(ACTION ITEM)
Output the listing exactly, without its pictures.

(DATASET)
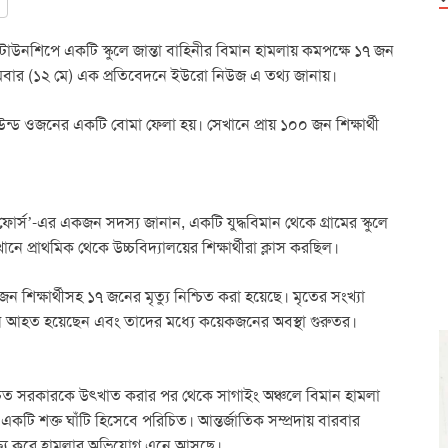
টাউনশিপে একটি স্কুলে জান্তা বাহিনীর বিমান হামলায় কমপক্ষে ১৭ জন
সোমবার (১২ মে) এক প্রতিবেদনে ইউরো নিউজ এ তথ্য জানায়।
াউন্ড ওজনের একটি বোমা ফেলা হয়। সেখানে প্রায় ১০০ জন শিক্ষার্থী
 ফোর্স’-এর একজন সদস্য জানান, একটি যুদ্ধবিমান থেকে গ্রামের স্কুলে
প্রাথমিক থেকে উচ্চবিদ্যালয়ের শিক্ষার্থীরা ক্লাস করছিল।
ন শিক্ষার্থীসহ ১৭ জনের মৃত্যু নিশ্চিত করা হয়েছে। মৃতের সংখ্যা
জন আহত হয়েছেন এবং তাদের মধ্যে কয়েকজনের অবস্থা গুরুতর।
্বাচিত সরকারকে উৎখাত করার পর থেকে সাগাইং অঞ্চলে বিমান হামলা
র একটি শক্ত ঘাঁটি হিসেবে পরিচিত। আন্তর্জাতিক সম্প্রদায় বারবার
লক্ষ্য করে হামলার অভিযোগ এনে আসছে।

(TASK SOLUTION)
টাউনশিপে একটি স্কুলে জান্তা বাহিনীর বিমান হামলায় কমপক্ষে ১৭ জন
সোমবার (১২ মে) এক প্রতিবেদনে ইউরো নিউজ এ তথ্য জানায়।
াউন্ড ওজনের একটি বোমা ফেলা হয়। সেখানে প্রায় ১০০ জন শিক্ষার্থী
 ফোর্স’-এর একজন সদস্য জানান, একটি যুদ্ধবিমান থেকে গ্রামের স্কুলে
প্রাথমিক থেকে উচ্চবিদ্যালয়ের শিক্ষার্থীরা ক্লাস করছিল।
ন শিক্ষার্থীসহ ১৭ জনের মৃত্যু নিশ্চিত করা হয়েছে। মৃতের সংখ্যা
জন আহত হয়েছেন এবং তাদের মধ্যে কয়েকজনের অবস্থা গুরুতর।
্বাচিত সরকারকে উৎখাত করার পর থেকে সাগাইং অঞ্চলে বিমান হামলা
র একটি শক্ত ঘাঁটি হিসেবে পরিচিত। আন্তর্জাতিক সম্প্রদায় বারবার
লক্ষ্য করে হামলার অভিযোগ এনে আসছে।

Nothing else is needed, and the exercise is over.